Could you explain why inputs voltages aren't not the same?
Could you explain why inputs voltages aren't not the same?
I haven't used the TL062 op-amp, but a quick glance at the data sheet shows the following table (click on the picture to enlarge it) from:
This shows that the power supply should have both a negative rail and a positive rail, with 'Ground' in the 'middle' as 'zero' voltage.
So instead of (say) 12V and 0V, it expects +6V and -6V, to be connected to the power supply pins, and the input and output to be referenced to the 0V (ground line)
You may wonder how this differs from the arrangement you have, since the 0V ground does not actually connect to the chip itself,with the +6V and -6V...
The clue is in the same table ... the 'Common Mode ... ' line in particular, which says the minimum voltage on an input pin should be (Vcc- + 4) and the maximum voltage on an input pin should be (Vcc+ - 4)
If Vcc- is -6V, and Vcc+ is +6V, then these limits would be (-6 +4) = -2V and (+6 -4) = +2V
That is, when the supply pins are -6V and +6V respectively, then the input pins should be kept in the range -2V to + 2V.
When you use the 0V and +12V supply rails shown in your sketch, then the same rules apply, but you have to do some 'maths' to figure out the equivalent voltages if you measure with respect to the 0V line.
Namely, the allowed input pin voltage range becomes (-2 +6V) = 4V through to (+2 +6V) = 8V
So connecting the input pin to 0V, is connecting it to a voltage 4V below the minimum voltage that it is expected to work, so it will not work correctly.
Note, if you ensure the input voltage supplied to both input pins is kept within this range, it should work correctly, but you may find it confusing.
Remember, it is the difference in the voltage applied to the amplifier inputs that determines the output voltage, and this only applies to input voltages in a certain range ... if either or both input pin voltages is/are outside of that range, the output voltage can be very 'unexpected'.
Some op-amps are 'designed' to be powered by dual rail voltages, with '0V' being in the centre. e.g. the TL062 requires dual rail supply in the range +5V & -5V through to +15V & 15V.
It is possible to use these devices with a single rail, but they may not work properly when the input voltage goes below a certain value, such as +4V, which may not be compatible with the driving circuitry.

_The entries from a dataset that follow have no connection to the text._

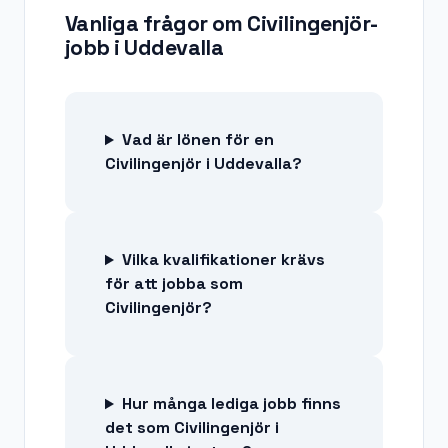
Vanliga frågor om
Civilingenjör-
jobb
i
Uddevalla
Vad är lönen för en
Civilingenjör i Uddevalla?
Vilka kvalifikationer krävs
för att jobba som
Civilingenjör?
Hur många lediga jobb finns
det som Civilingenjör i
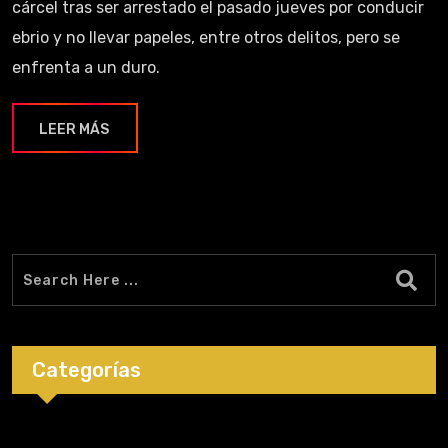
cárcel tras ser arrestado el pasado jueves por conducir
ebrio y no llevar papeles, entre otros delitos, pero se
enfrenta a un duro.
LEER MÁS
Categorías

(There is likely to be maximum input voltage as well ... for the TL062 this limit is 4V below the positive supply voltage.)

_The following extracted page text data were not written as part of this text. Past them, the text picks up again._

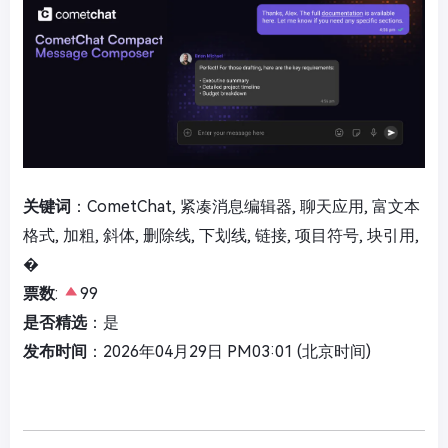
关键词
：CometChat, 紧凑消息编辑器, 聊天应用, 富文本
格式, 加粗, 斜体, 删除线, 下划线, 链接, 项目符号, 块引用,
�
票数
:
99
是否精选
：是
发布时间
：2026年04月29日 PM03:01 (北京时间)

If you wish to do some experiments with your TL062, but don't have a suitable power supply, consider using two small alkaline 9V batteries to give you +9V & -9V supply.
Alternatively, choose another op-amp whose input common mode extends over the full supply range (including 0V).
Note also, supply pin(s) should have a decoupling capacitor(s) to minimise problems. You will probably be able to do some simple experiments without them, but their absence can cause circuits to fail to work properly without warning. This subject is a whole 'lesson' in its own right, so I'll leave you to research it separately!